Dass das Planungsteam weitgehend identisch war, zwingt demgegenüber nicht zu der Annahme, dass es sich um denselben Auftrag handelte. Denn die Objektplanung ist im Jahr ... neu vergeben worden. Dasselbe dürfte für die übrigen Planungsaufgaben geltend. Es ist danach unerheblich, dass dieselben Ingenieurbüros beauftragt wurden. Wenn es bei der Vergabe der Planungsaufgaben und der Projektplanung zu Verstößen gegen das Vergaberecht gekommen sein sollte, ist das für das vorliegende Verfahren ohne Bedeutung.

b) Die Antragsgegnerin hat die Kostenschätzung zwar nicht ordnungsgemäß dokumentiert. Der Mangel der Dokumentation ist aber geheilt.

Die Auftragswertschätzung muss nach § 8 VgV dokumentiert werden, und zwar um so genauer, je mehr der Auftragswert sich dem Schwellenwert nähert (OLG Celle, Beschluss vom 29.06.2017, 13 Verg 1/17, Rn. 45 bei juris; Kau in: Beck'scher Vergaberechtskommentar, 3. Aufl., § 3 VgV, Rn. 20; Fülling in: MK-VergabeR, 2. Aufl., § 3 VgV, Rn. 17). Maßgeblicher Zeitpunkt für die Kostenschätzung ist nach § 3 Abs. 3 VgV der Tag, an dem die Auftragsbekanntmachung abgesandt oder das Vergabeverfahren sonst eingeleitet wird.

Relevant ist, wie oben dargelegt, der Beginn der Ausschreibung der Ausführungsleistungen im Jahr .... Eine vollständige Kostenschätzung für diesen Zeitpunkt fehlt. Die in der Akte vorhandene Kostenschätzung enthielt keinen Wert für die streitgegenständlichen mobilen Trennwände. Die Kostenberechnung aus ... diente nicht der Vergabe, sondern der Beantragung von Fördergeldern und damit der Finanzierung des Vorhabens.
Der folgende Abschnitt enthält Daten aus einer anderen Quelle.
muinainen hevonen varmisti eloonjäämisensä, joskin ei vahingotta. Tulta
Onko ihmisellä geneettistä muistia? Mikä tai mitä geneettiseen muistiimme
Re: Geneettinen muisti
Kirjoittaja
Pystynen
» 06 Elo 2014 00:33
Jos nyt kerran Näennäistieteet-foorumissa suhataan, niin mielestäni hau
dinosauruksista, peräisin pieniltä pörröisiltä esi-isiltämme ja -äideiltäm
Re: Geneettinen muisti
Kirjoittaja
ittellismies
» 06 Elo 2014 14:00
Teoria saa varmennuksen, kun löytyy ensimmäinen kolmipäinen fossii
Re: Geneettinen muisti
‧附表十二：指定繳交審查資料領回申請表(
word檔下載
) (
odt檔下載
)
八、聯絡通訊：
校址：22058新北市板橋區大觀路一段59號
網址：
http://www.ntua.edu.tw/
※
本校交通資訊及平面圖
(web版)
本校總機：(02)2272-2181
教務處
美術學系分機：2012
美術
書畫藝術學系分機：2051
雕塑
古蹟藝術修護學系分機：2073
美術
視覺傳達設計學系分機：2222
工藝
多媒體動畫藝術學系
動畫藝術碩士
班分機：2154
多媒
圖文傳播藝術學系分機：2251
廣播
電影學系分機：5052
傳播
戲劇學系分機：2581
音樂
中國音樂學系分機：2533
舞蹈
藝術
Eine unterlassene Dokumentation kann aber - sogar noch im Beschwerdeverfahren - durch die Übergabe von Unterlagen geheilt werden, aus denen sich die Kosten des Vorhabens ergeben (OLG Celle, a. a. O., Rn. 47). Ein vollständiger Ausschluss mit Vorbringen, das nicht dokumentiert ist, aber die Vergabeentscheidung rechtfertigen soll, würde dem Gebot der Beschleunigung des Vergabeverfahrens widersprechen und wäre eine bloße Förmelei (BGH, Beschluss vom 08.02.2011, X ZB 4/10, Rn. 73 bei juris; OLG Düsseldorf, Beschluss vom 21.10.2015, Verg 28/14, Rn. 205 ff. bei juris; Zeise in: KKMPP, VgV, § 8, Rn. 21). Ältere Entscheidungen, nach denen zur Gewährleistung eines transparenten Verfahrens und zum Ausschluss von Manipulationen ein ergänzender Vortrag der Vergabestelle nicht möglich sein sollte (OLG Celle, Beschluss vom 11.02.2010, 13 Verg 16/09, Rn. 35 ff.; OLG Düsseldorf, Beschluss vom 17.03.2004, Verg 1/04, Rn. 10 bei juris), sind überholt. Die Transparenz des Verfahrens kann gewährleistet und der Gefahr von Manipulationen begegnet werden, indem die nachgereichten Unterlagen einer kritischen Würdigung unterzogen werden.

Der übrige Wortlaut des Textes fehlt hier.